The court also cannot accept documents with certain characteristics including, but not limited to: forms with fillable fields, a negative image, or an image that is saved as an “object” on the filed document. When using Judicial Council fillable forms, be sure the fields are inactive and no longer fillable before submitting your document for eFiling. For assistance with inactivating fillable fields, contact your EFSP.

In addition, under California Rules of Court, rule 3.1110(f)(4), electronic exhibits submitted by represented parties must include electronic bookmarks with links to the first page of each exhibit and titles that identify the exhibit number or letter and briefly describe the exhibit. The court also encourages the use of electronic bookmarks in electronic documents for each heading, subheading, and document components, such as table of contents, table of authorities, declarations, and proof of service, if included. No electronic bookmark requirements exist for self-represented parties.

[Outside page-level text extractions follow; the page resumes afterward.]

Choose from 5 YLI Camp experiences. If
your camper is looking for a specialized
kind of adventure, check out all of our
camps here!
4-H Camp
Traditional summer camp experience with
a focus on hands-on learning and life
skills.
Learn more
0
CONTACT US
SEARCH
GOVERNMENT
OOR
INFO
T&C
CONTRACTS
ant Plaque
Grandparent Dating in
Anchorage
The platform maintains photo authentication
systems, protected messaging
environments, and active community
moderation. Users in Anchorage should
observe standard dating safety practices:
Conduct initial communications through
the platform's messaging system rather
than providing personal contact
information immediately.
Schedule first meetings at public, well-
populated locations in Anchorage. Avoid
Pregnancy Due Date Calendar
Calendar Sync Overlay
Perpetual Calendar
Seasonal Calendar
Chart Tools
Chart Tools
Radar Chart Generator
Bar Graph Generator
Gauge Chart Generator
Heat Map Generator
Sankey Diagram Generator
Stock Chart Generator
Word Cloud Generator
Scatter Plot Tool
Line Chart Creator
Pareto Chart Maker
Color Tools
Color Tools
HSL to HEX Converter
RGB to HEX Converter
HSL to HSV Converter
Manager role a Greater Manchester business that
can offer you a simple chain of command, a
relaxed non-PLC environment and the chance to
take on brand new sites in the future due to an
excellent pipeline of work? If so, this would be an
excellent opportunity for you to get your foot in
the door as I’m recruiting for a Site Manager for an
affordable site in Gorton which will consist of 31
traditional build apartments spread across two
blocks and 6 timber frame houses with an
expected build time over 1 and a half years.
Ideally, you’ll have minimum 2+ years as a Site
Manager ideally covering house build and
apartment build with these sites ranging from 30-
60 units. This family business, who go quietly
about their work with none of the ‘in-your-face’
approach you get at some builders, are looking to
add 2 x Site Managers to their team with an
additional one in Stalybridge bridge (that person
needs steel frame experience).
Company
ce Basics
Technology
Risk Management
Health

Can I scan multiple documents together and upload as one document?

Documents should be submitted electronically as you would at the clerk’s window. If a document would have been stapled together at filing, then it may be electronically submitted as one lead document. Anything that needs its own file stamp should be filed separately as a lead document that gets its own document filing name.

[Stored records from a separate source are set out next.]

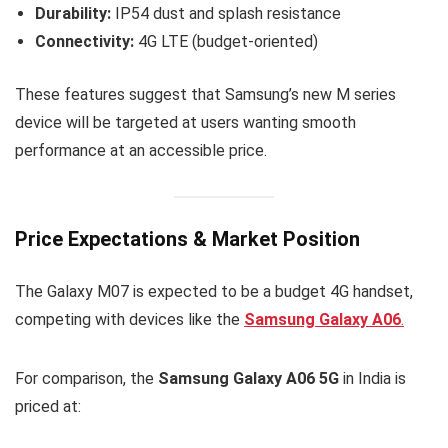
Durability:
IP54 dust and splash resistance
Connectivity:
4G LTE (budget-oriented)
These features suggest that Samsung’s new M series
device will be targeted at users wanting smooth
performance at an accessible price.
Price Expectations & Market Position
The Galaxy M07 is expected to be a budget 4G handset,
competing with devices like the
Samsung Galaxy A06
.
For comparison, the
Samsung Galaxy A06 5G
in India is
priced at: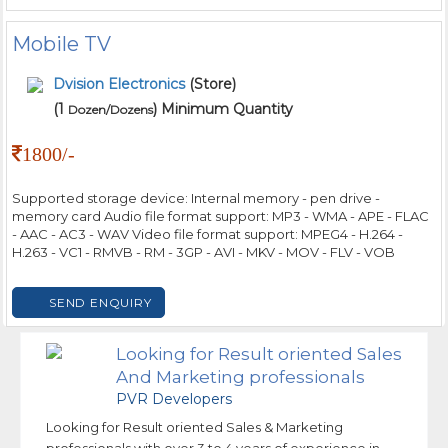
Mobile TV
Dvision Electronics
(Store)
(1
) Minimum Quantity
Dozen/Dozens
1800/-
Supported storage device: Internal memory - pen drive -
memory card Audio file format support: MP3 - WMA - APE - FLAC
- AAC - AC3 - WAV Video file format support: MPEG4 - H.264 -
H.263 - VC1 - RMVB - RM - 3GP - AVI - MKV - MOV - FLV - VOB
SEND ENQUIRY
Looking for Result oriented Sales
And Marketing professionals
PVR Developers
Looking for Result oriented Sales & Marketing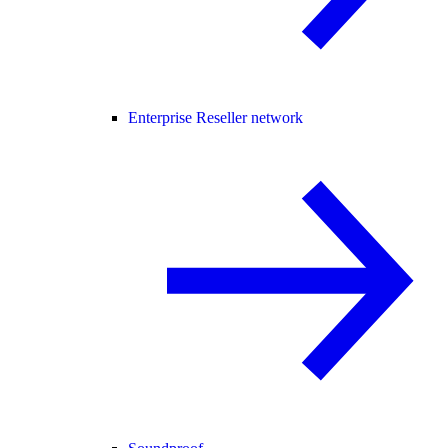
Enterprise Reseller network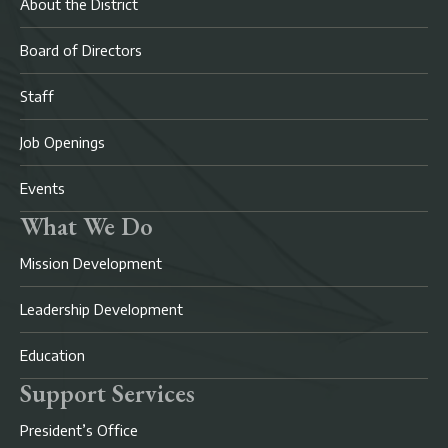
About the District
Board of Directors
Staff
Job Openings
Events
What We Do
Mission Development
Leadership Development
Education
Support Services
President’s Office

Multiple documents may be filed together in one envelope but each document that requires a file stamp needs its own document filing name. An envelope contains a document or group of documents that will be processed in one transaction for a single case number.


Is there a limit on the file size for uploaded documents?

There is a 25 MB document limit and a 50 MB file limit. No single document can be larger than 25 MB and no group of documents can be larger than 50 MB on a single electronic submission. Contact your EFSP for assistance in optimizing your files.


Can I scan and upload documents in color?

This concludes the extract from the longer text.